### PROBLEM DESCRIPTION
If a line in the data below contains "Contact", copy it.

### RECORDS PROVIDED

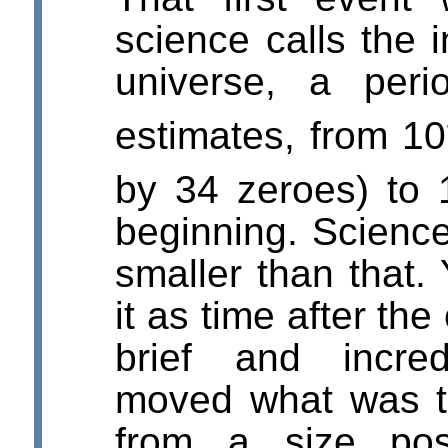
science calls the i
universe, a peri
estimates, from 10
by 34 zeroes) to 
beginning. Science
smaller than that.
it as time after th
brief and incre
moved what was t
from a size pos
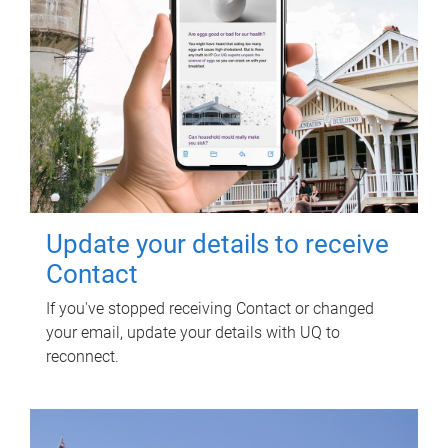
Update your details to receive
Contact
If you've stopped receiving Contact or changed
your email, update your details with UQ to
reconnect.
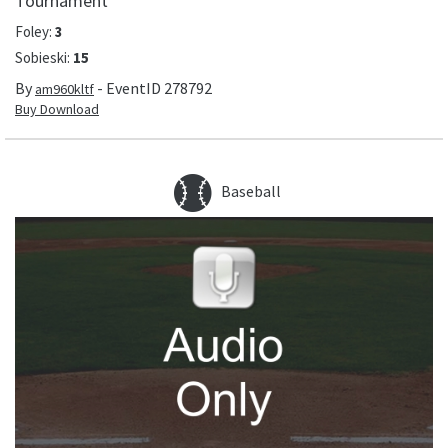
Tournament
Foley
:
3
Sobieski
:
15
By
- EventID
278792
am960kltf
Buy Download
Baseball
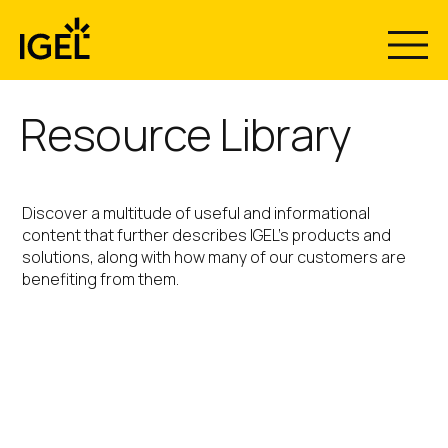
Skip
to
content
Resource Library
Discover a multitude of useful and informational
content that further describes IGEL’s products and
solutions, along with how many of our customers are
benefiting from them.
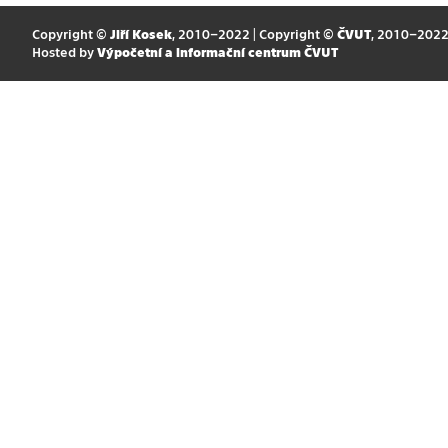
Copyright ©
Jiří Kosek
, 2010–2022 | Copyright ©
ČVUT
, 2010–202
Hosted by
Výpočetní a informační centrum ČVUT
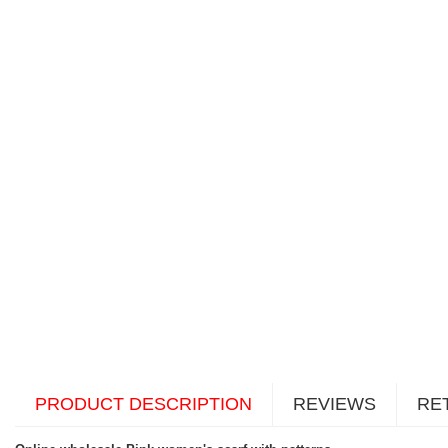
PRODUCT DESCRIPTION
REVIEWS
RE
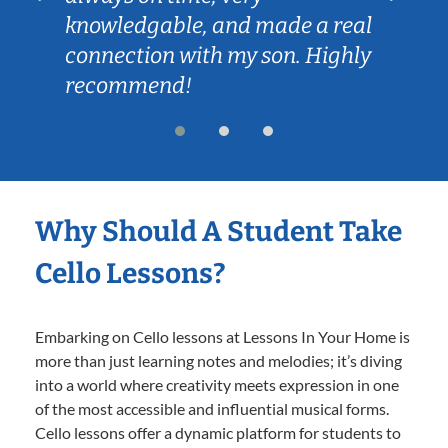
knowledgable, and made a real
connection with my son. Highly
recommend!
Why Should A Student Take
Cello Lessons?
Embarking on Cello lessons at Lessons In Your Home is
more than just learning notes and melodies; it’s diving
into a world where creativity meets expression in one
of the most accessible and influential musical forms.
Cello lessons offer a dynamic platform for students to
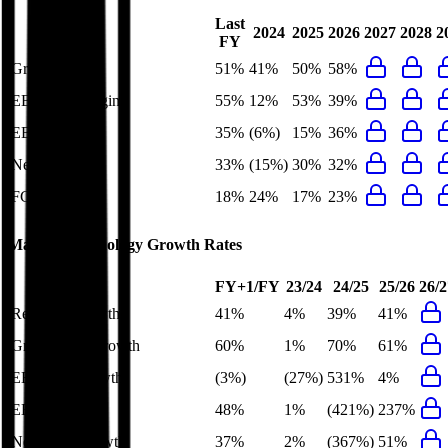
Last
2024
2025
2026
2027
2028
2
FY
Gross Margin
51%
41%
50%
58%
EBITDA Margin
55%
12%
53%
39%
EBIT Margin
35%
(6%)
15%
36%
Net Margin
33%
(15%)
30%
32%
FCF Margin
18%
24%
17%
23%
Marvell Technology
Growth Rates
FY+1/FY
23/24
24/25
25/26
26/2
Revenue Growth
41%
4%
39%
41%
Gross Profit Growth
60%
1%
70%
61%
EBITDA Growth
(3%)
(27%)
531%
4%
EBIT Growth
48%
1%
(421%)
237%
Net Profit Growth
37%
2%
(367%)
51%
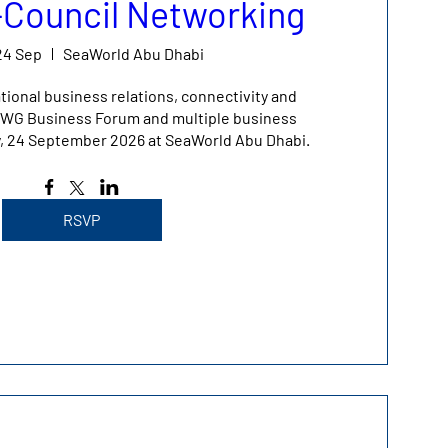
r-Council Networking
24 Sep
SeaWorld Abu Dhabi
tional business relations, connectivity and 
 IBWG Business Forum and multiple business 
y, 24 September 2026 at SeaWorld Abu Dhabi.
RSVP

### SOLUTION TO THE EXERCISE
Contact
If you've stopped receiving Contact or changed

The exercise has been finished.